◆ WORK INSTRUCTION: Return only the tail of the data below, word for word: the line with "MIL-STD-810H e IP65" and each line after it through the final one.

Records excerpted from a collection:
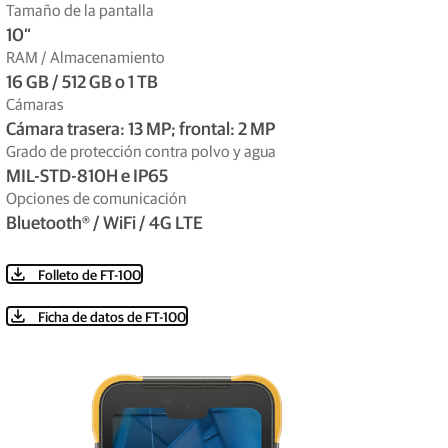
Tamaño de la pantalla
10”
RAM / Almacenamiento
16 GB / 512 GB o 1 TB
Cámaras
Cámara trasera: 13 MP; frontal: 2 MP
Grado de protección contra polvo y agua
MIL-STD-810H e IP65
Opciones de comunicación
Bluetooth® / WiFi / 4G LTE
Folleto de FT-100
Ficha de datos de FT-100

◆ FINISHED EXERCISE:
MIL-STD-810H e IP65
Opciones de comunicación
Bluetooth® / WiFi / 4G LTE
Folleto de FT-100
Ficha de datos de FT-100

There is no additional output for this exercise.